Three things laboratories need to know about HbA1c testing

It has been several decades since HbA1c testing made its debut in the arena of diabetes management. Since then, this breakthrough test has become a widely used and a highly effective complement to blood glucose testing for monitoring longer-term glucose levels in patients with diabetes and/or suspected diabetes. As the use of HbA1c testing has grown, so has the pool of clinical experience and evidence that drives best practices for quality patient care. This includes awareness of those conditions and circumstances that can compromise HbA1c testing’s utility. Attention to these factors helps assure laboratorians and clinicians that the results at the foundation of patient care decisions are accurate. To give adequate context to these influences, it is helpful first to understand the mounting global healthcare burden resulting from diabetes and the role of HbA1c testing in patient diagnosis and management.

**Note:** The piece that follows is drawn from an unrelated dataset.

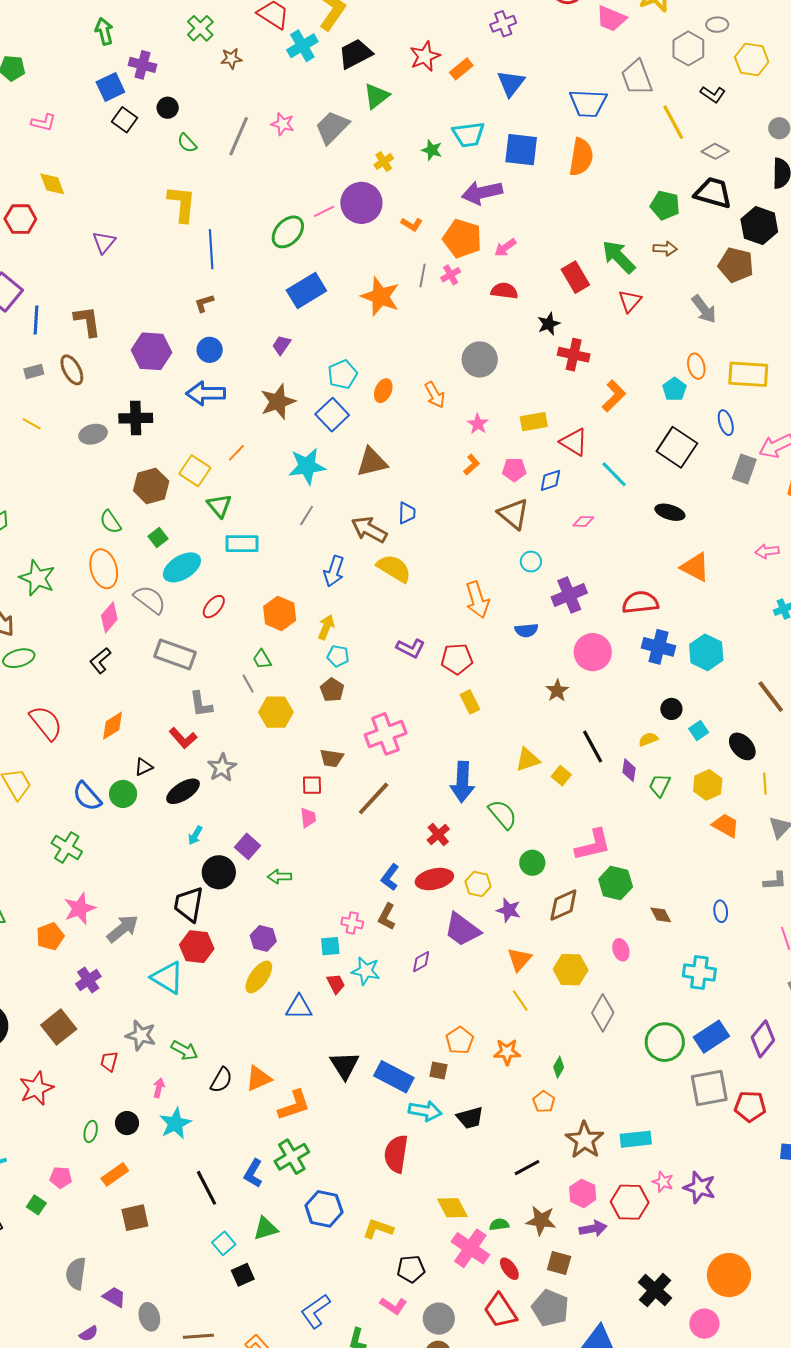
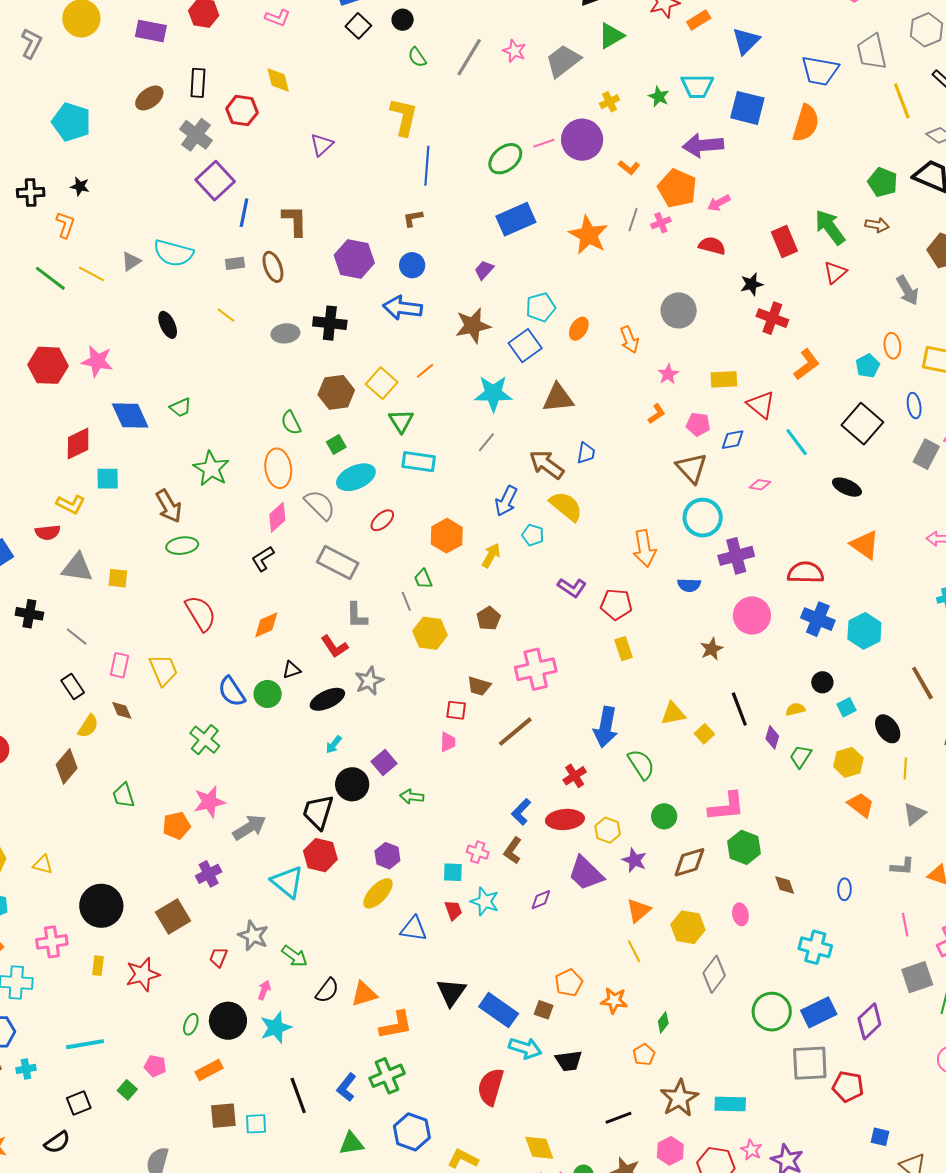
cyan circle: (531, 562) -> (703, 518), size x1.8
cyan pentagon: (338, 656) -> (533, 535), moved
black circle: (127, 1123) -> (228, 1021), size x1.6
cyan square: (224, 1243) -> (256, 1124), moved, turned 30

Diabetes: A growing threat

Diabetes is a looming healthcare crisis. The International Diabetes Federation (IDF) reported in 2017 that the number of patients with diabetes stood at 425 million globally—or one in 11 people—and that half of those cases were undiagnosed.¹ The current figure is up from 108 million in 1980, as cited by the World Health Organization (WHO).² WHO reported that 8.5 percent of adults 18 years and older had diabetes in 2014 versus 4.7 percent in 1980.² This prevalent and life-threatening condition was the direct cause of 1.6 million deaths in 2016, making it the seventh leading cause of death in the world that same year.² The incidence of diabetes is expected to grow. By 2045, IDF estimates state that there will be 629 million people with diabetes in the world—a 48 percent increase from current levels.¹

HbA1c testing

The development of HbA1c assays was a significant step forward in diabetes management. HbA1c testing measures glycated hemoglobin, formed when glucose binds to the protein component of hemoglobin, the oxygen-transporting molecule present in red blood cells. Measuring the percentage of glycated hemoglobin in relation to total hemoglobin provides an index of the amount of glucose in the body. Normal HbA1c levels are between four percent and 5.6 percent, while measurements between 5.7 percent and 6.4 percent indicate prediabetes and rates above 6.5 percent signify diabetes.³ 

The use of HbA1c for diabetes management emerged in clinical laboratories around 1977. This was almost a decade after Samuel Rahbar, MD, PhD, discovered an “abnormal, fast-moving hemoglobin band” in a patient sample while looking for hemoglobin variants.⁴ He reviewed the patient’s history and found she was diabetic.⁵ This led Dr. Rahbar to screen an additional 47 patients, all of who had the same hemoglobin.⁵ The initial discovery served as the basis for subsequent work identifying HbA1c as a significant clinical biomarker for longer-term glycemic control and paved the way for the type of commercially developed assays still in use today. It was not until just over 40 years after Dr. Rahbar’s initial discovery, however, in 2010, that manufactured tests would become standardized to the point that the American Diabetes Association would recommend HbA1c testing as a standard of medical care in diabetes.⁶

HbA1c testing has been cited as one of the two most important advances in diabetes management. The other is portable blood glucose meters, used by people with diabetes to self-monitor their glucose levels.⁷ These portable glucose monitors are now giving way to a new generation of wearable products designed to provide patients with continuous glucose monitoring. While these technologies can keep diabetic patients and their physicians apprised of glucose levels, and thereby help minimize the sequelae of suboptimal blood glucose control, they do not replace HbA1c testing’s broader clinical utility; they support diabetes management, but they are not used to diagnose the disease. HbA1c, on the other hand, can be used for both management and initial diagnosis, thereby helping to identify previously undiagnosed patients and underscoring its relevance even in the face of increasing use of continuous glucose monitoring.  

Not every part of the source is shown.